- Origin: New Jersey, United States
- Genres: Heavy metal; Southern rock; Hard rock; Stoner rock; Doom metal Sludge metal;
- Years active: 1999-2012
- Label: Small Stone Records
- Members: Lou Gorra Lee Stuart Danny Gollin
- Past members: Kenny Wagner-Drums Chuck Dukehart-Drums

= Halfway to Gone =

Halfway to Gone is an American heavy metal band from New Jersey. The band formed in 1999 when bassist and founding member of Solarized, Lou Gorra got together with Lee Stuart (Solarized's touring guitarist), and drummer Danny Gollin. Chuck Dukehart from Sixty Watt Shaman played drums in the band for a year before being replaced by Kenny Wagner, also of Sixty Watt Shaman and Honky, who toured with them and played on Second Season. The band did U.S. tours and played shows with Clutch, Nashville Pussy, Nebula, CKY, Suplecs, and many others. The band's style has been described as a mixture of stoner rock, Southern rock and heavy metal, inspired by Lynyrd Skynyrd and Black Sabbath, among others. They released an album with Alabama Thunderpussy in 2000 and their own debut early the next year. They have released two more albums since. They went on extended hiatus in 2004 but are rumored to be doing another album in 2012 with original line up of Stu, Danny, and Lou on Smallstone Records.

==Discography==
- Split w/Alabama Thunderpussy (2000 Underdogma/Game Two Records)
- High Five	(2001, Small Stone)
- Second Season (2002, Small Stone)
- Halfway to Gone (2004, Small Stone)

==Media appearances==
Their song "Escape From Earth" was featured in the cult film, The Sasquatch (Dumpling) Gang.

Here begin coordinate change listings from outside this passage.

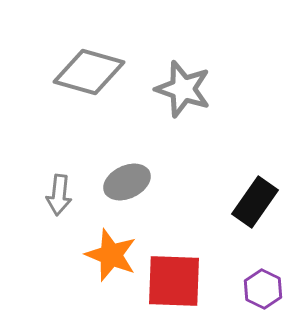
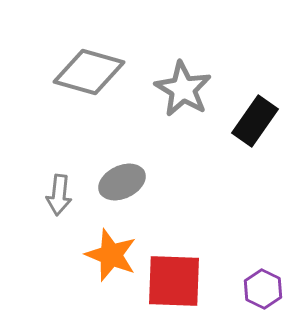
gray star: rotated 12 degrees clockwise
gray ellipse: moved 5 px left
black rectangle: moved 81 px up
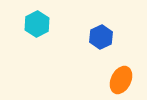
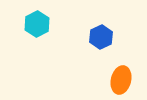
orange ellipse: rotated 12 degrees counterclockwise
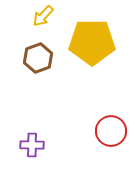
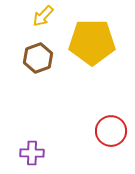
purple cross: moved 8 px down
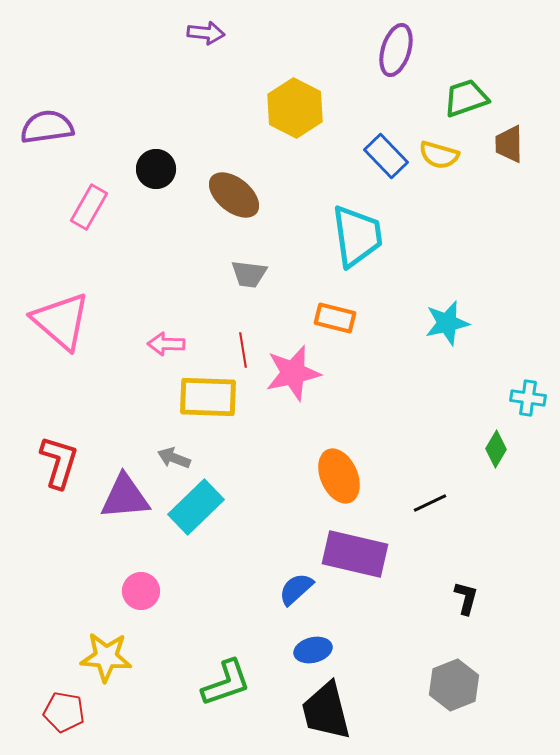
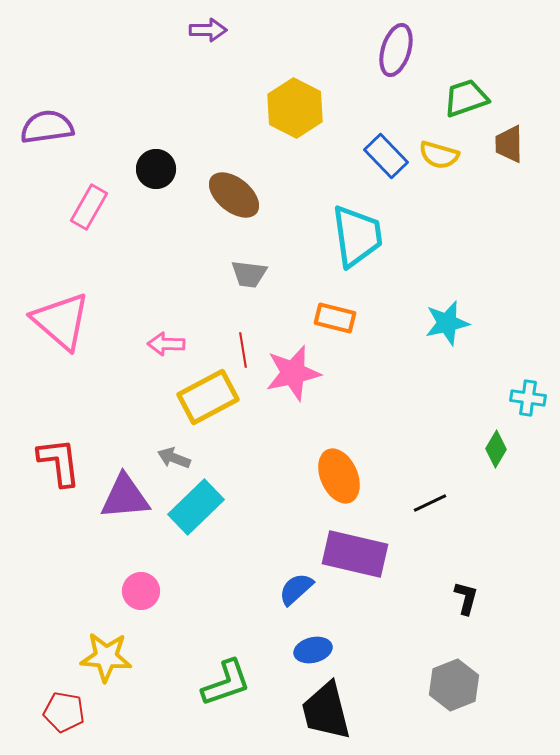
purple arrow: moved 2 px right, 3 px up; rotated 6 degrees counterclockwise
yellow rectangle: rotated 30 degrees counterclockwise
red L-shape: rotated 24 degrees counterclockwise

The song "Great American Scumbag" is in the horror movie Cabin Fever 2: Spring Fever.

The song "Black Coffy" appears in the film, Waitress.

The song "Turnpike" appears in the games Monster Jam: Urban Assault, ESPN NHL 2K5, and ESPN College Hoops 2K5.

The song "King of Mean" also appeared in the games ESPN NHL 2K5, ESPN NHL 2K6, and ESPN College Hoops 2K5.